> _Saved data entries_
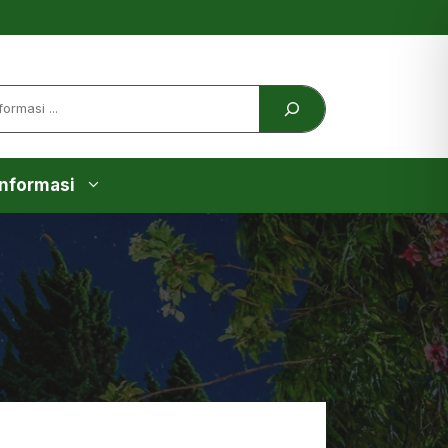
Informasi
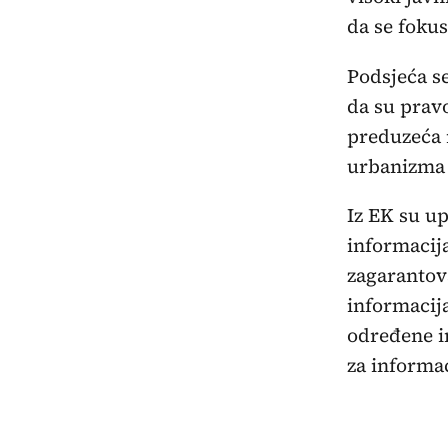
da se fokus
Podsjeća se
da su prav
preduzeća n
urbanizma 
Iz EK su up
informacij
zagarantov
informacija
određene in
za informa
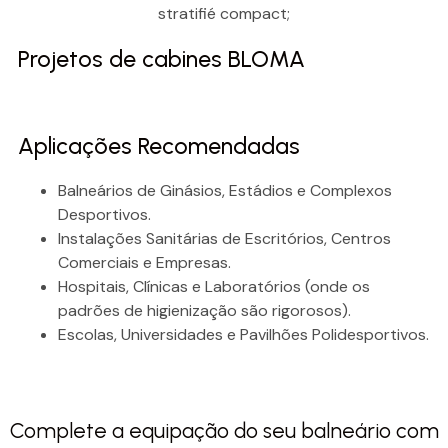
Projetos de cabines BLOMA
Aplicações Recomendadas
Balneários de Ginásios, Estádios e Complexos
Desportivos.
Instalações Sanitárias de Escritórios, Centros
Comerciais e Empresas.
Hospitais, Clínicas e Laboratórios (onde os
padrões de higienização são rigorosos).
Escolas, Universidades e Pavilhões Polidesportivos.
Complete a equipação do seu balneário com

> _What to produce_
Every last line above must be reproduced as written, and no pictures belong in the copy.

> _Solution for this exercise_
Informasi
da se fokus
Podsjeća se
da su prav
preduzeća n
urbanizma 
Iz EK su up
informacij
zagarantov
informacija
određene in
za informa
Projetos de cabines BLOMA
Aplicações Recomendadas
Balneários de Ginásios, Estádios e Complexos
Desportivos.
Instalações Sanitárias de Escritórios, Centros
Comerciais e Empresas.
Hospitais, Clínicas e Laboratórios (onde os
padrões de higienização são rigorosos).
Escolas, Universidades e Pavilhões Polidesportivos.
Complete a equipação do seu balneário com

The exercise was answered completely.